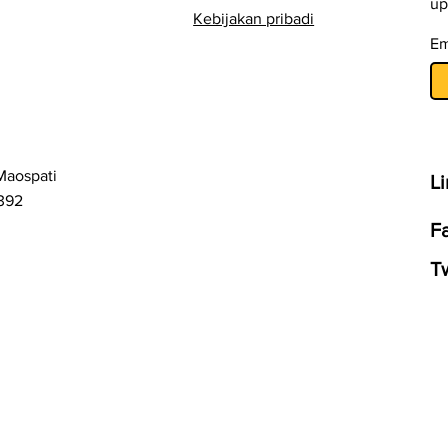
up
Kebijakan pribadi
Em
Maospati
L
392
F
Tw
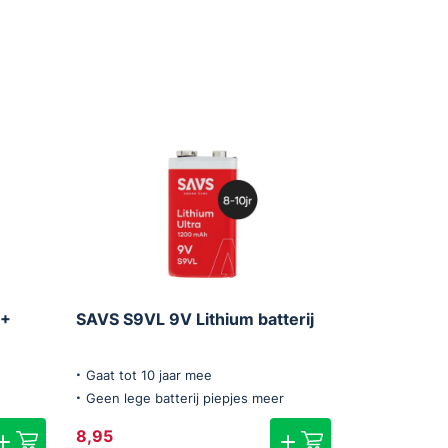
 +
SAVS S9VL 9V Lithium batterij
Gaat tot 10 jaar mee
Geen lege batterij piepjes meer
8,95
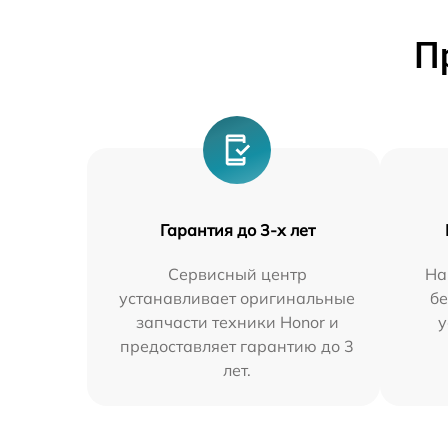
П
Гарантия до 3-х лет
Сервисный центр
На
устанавливает оригинальные
бе
запчасти техники Honor и
у
предоставляет гарантию до 3
лет.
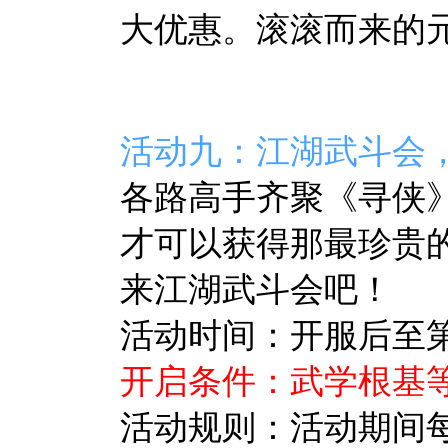
大优惠。滚滚而来的
活动九：江湖武斗会
各路高手齐聚
《寻侠
才可以获得那最珍贵
来江湖武斗会吧！
活动时间：开服后至第8
开启条件：武学根基等
活动规则：活动期间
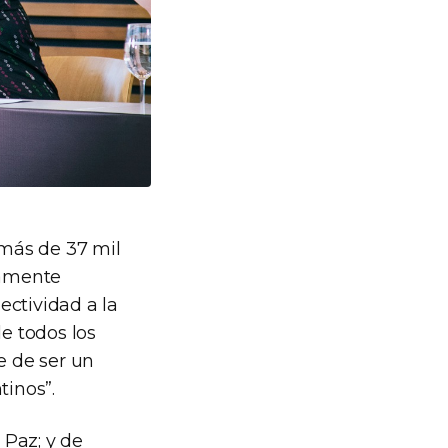
 más de 37 mil
tamente
ectividad a la
de todos los
e de ser un
tinos”.
 Paz; y de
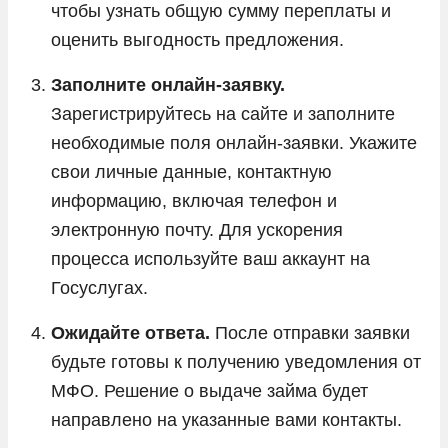
чтобы узнать общую сумму переплаты и
оценить выгодность предложения.
Заполните онлайн-заявку.
Зарегистрируйтесь на сайте и заполните
необходимые поля онлайн-заявки. Укажите
свои личные данные, контактную
информацию, включая телефон и
электронную почту. Для ускорения
процесса используйте ваш аккаунт на
Госуслугах.
Ожидайте ответа.
После отправки заявки
будьте готовы к получению уведомления от
МФО. Решение о выдаче займа будет
направлено на указанные вами контакты.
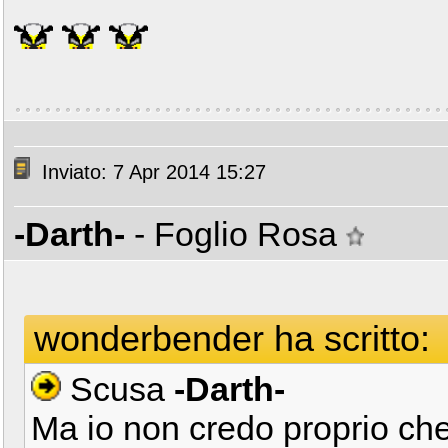
Inviato: 7 Apr 2014 15:27
-Darth-
- Foglio Rosa
wonderbender ha scritto:
Scusa
-Darth-
Ma io non credo proprio che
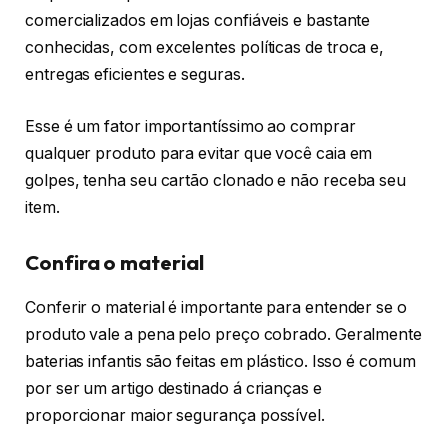
comercializados em lojas confiáveis e bastante
conhecidas, com excelentes políticas de troca e,
entregas eficientes e seguras.
Esse é um fator importantíssimo ao comprar
qualquer produto para evitar que você caia em
golpes, tenha seu cartão clonado e não receba seu
item.
Confira o material
Conferir o material é importante para entender se o
produto vale a pena pelo preço cobrado. Geralmente
baterias infantis são feitas em plástico. Isso é comum
por ser um artigo destinado á crianças e
proporcionar maior segurança possível.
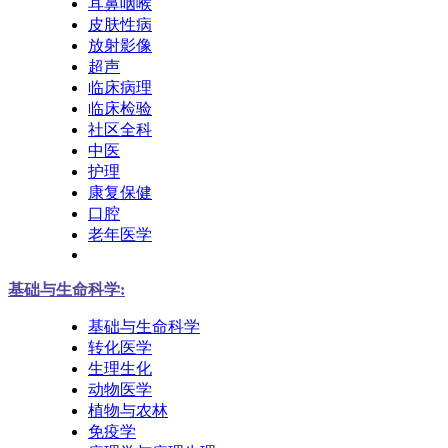
耳鼻咽喉
皮肤性病
放射影像
超声
临床病理
临床检验
社区全科
中医
护理
康复保健
口腔
老年医学
基础与生命科学:
基础与生命科学
转化医学
生理生化
动物医学
植物与农林
免疫学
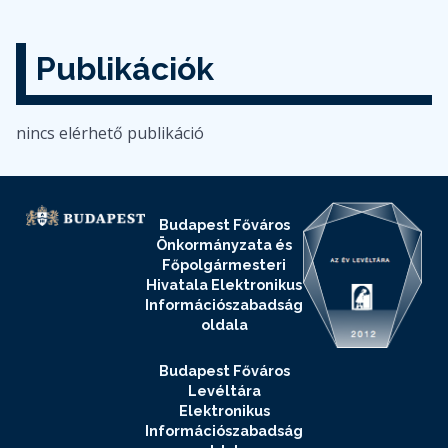
Publikációk
nincs elérhető publikáció
Budapest Főváros
Önkormányzata és
Főpolgármesteri
Hivatala Elektronikus
Információszabadság
oldala
Budapest Főváros
Levéltára
Elektronikus
Információszabadság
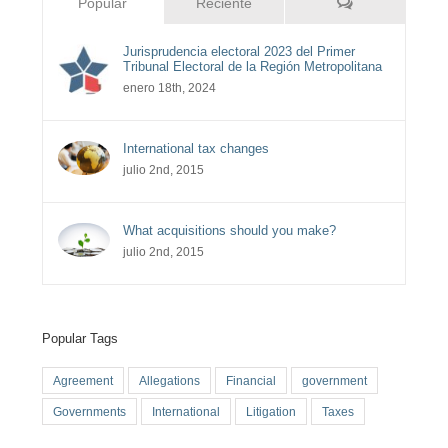
Comentarios
Popular
Reciente
Jurisprudencia electoral 2023 del Primer
Tribunal Electoral de la Región Metropolitana
enero 18th, 2024
International tax changes
julio 2nd, 2015
What acquisitions should you make?
julio 2nd, 2015
Popular Tags
Agreement
Allegations
Financial
government
Governments
International
Litigation
Taxes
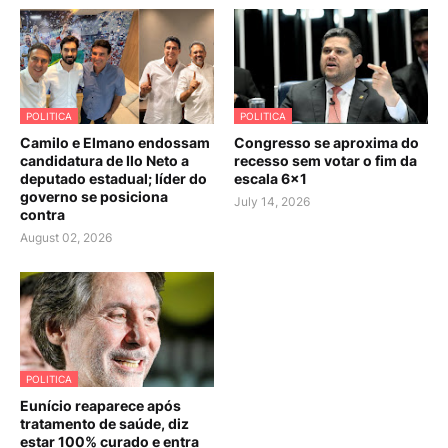
POLITICA
POLITICA
Camilo e Elmano endossam
Congresso se aproxima do
candidatura de Ilo Neto a
recesso sem votar o fim da
deputado estadual; líder do
escala 6×1
governo se posiciona
July 14, 2026
contra
August 02, 2026
POLITICA
Eunício reaparece após
tratamento de saúde, diz
estar 100% curado e entra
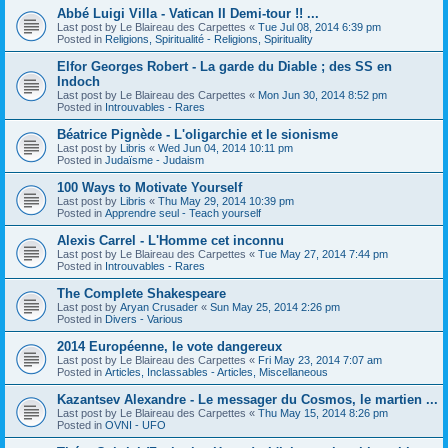
Abbé Luigi Villa - Vatican II Demi-tour !! ...
Last post by
Le Blaireau des Carpettes
«
Tue Jul 08, 2014 6:39 pm
Posted in
Religions, Spiritualité - Religions, Spirituality
Elfor Georges Robert - La garde du Diable ; des SS en
Indoch
Last post by
Le Blaireau des Carpettes
«
Mon Jun 30, 2014 8:52 pm
Posted in
Introuvables - Rares
Béatrice Pignède - L'oligarchie et le sionisme
Last post by
Libris
«
Wed Jun 04, 2014 10:11 pm
Posted in
Judaïsme - Judaism
100 Ways to Motivate Yourself
Last post by
Libris
«
Thu May 29, 2014 10:39 pm
Posted in
Apprendre seul - Teach yourself
Alexis Carrel - L'Homme cet inconnu
Last post by
Le Blaireau des Carpettes
«
Tue May 27, 2014 7:44 pm
Posted in
Introuvables - Rares
The Complete Shakespeare
Last post by
Aryan Crusader
«
Sun May 25, 2014 2:26 pm
Posted in
Divers - Various
2014 Européenne, le vote dangereux
Last post by
Le Blaireau des Carpettes
«
Fri May 23, 2014 7:07 am
Posted in
Articles, Inclassables - Articles, Miscellaneous
Kazantsev Alexandre - Le messager du Cosmos, le martien ...
Last post by
Le Blaireau des Carpettes
«
Thu May 15, 2014 8:26 pm
Posted in
OVNI - UFO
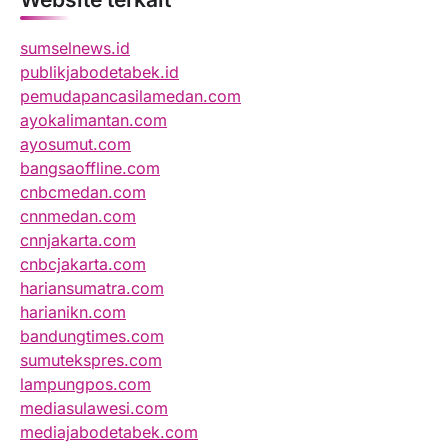
sumselnews.id
publikjabodetabek.id
pemudapancasilamedan.com
ayokalimantan.com
ayosumut.com
bangsaoffline.com
cnbcmedan.com
cnnmedan.com
cnnjakarta.com
cnbcjakarta.com
hariansumatra.com
harianikn.com
bandungtimes.com
sumutekspres.com
lampungpos.com
mediasulawesi.com
mediajabodetabek.com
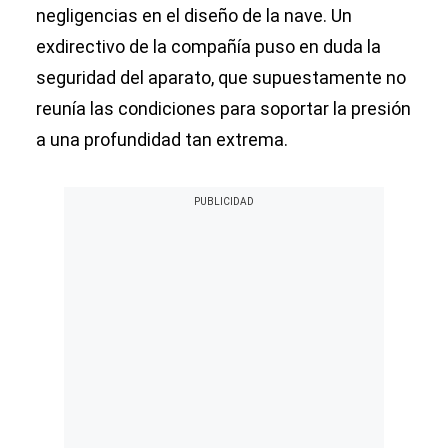
negligencias en el diseño de la nave. Un
exdirectivo de la compañía puso en duda la
seguridad del aparato, que supuestamente no
reunía las condiciones para soportar la presión
a una profundidad tan extrema.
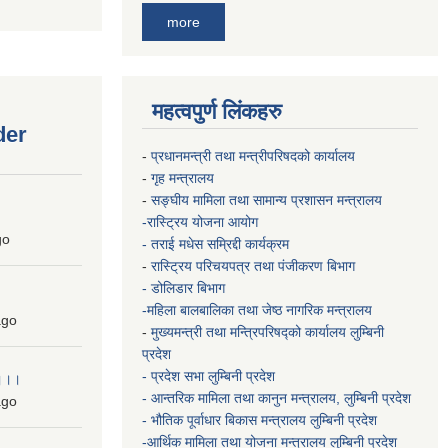
more
महत्वपुर्ण लिंकहरु
der
-
प्रधानमन्त्री तथा मन्त्रीपरिषदको कार्यालय
-
गृह मन्त्रालय
-
सङ्घीय मामिला तथा सामान्य प्रशासन मन्त्रालय
-रास्ट्रिय योजना आयोग
go
- तराई मधेस सम्रिद्दी कार्यक्रम
-
रास्ट्रिय परिचयपत्र तथा पंजीकरण बिभाग
- डोलिडार बिभाग
-महिला बालबालिका तथा जेष्ठ नागरिक मन्त्रालय
go
-
मुख्यमन्त्री तथा मन्त्रिपरिषद्को कार्यालय
लुम्बिनी
प्रदेश
- प्रदेश सभा लुम्बिनी प्रदेश
 ।।।
- आन्तरिक मामिला तथा कानुन मन्त्रालय, लुम्बिनी प्रदेश
go
- भौतिक पूर्वाधार बिकास मन्त्रालय
लुम्बिनी प्रदेश
-आर्थिक मामिला तथा योजना मन्त्रालय
लुम्बिनी प्रदेश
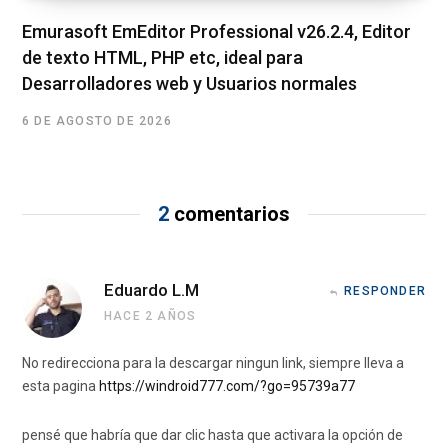
Emurasoft EmEditor Professional v26.2.4, Editor
de texto HTML, PHP etc, ideal para
Desarrolladores web y Usuarios normales
6 DE AGOSTO DE 2026
2
comentarios
Eduardo L.M
RESPONDER
HACE 2 AÑOS
No redirecciona para la descargar ningun link, siempre lleva a
esta pagina
https://windroid777.com/?go=95739a77
pensé que habría que dar clic hasta que activara la opción de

——

▶ What is needed: Write down every line of the data above that includes the string "produto".

▶ Output of the task:
qualquer produto para evitar que você caia em
produto vale a pena pelo preço cobrado. Geralmente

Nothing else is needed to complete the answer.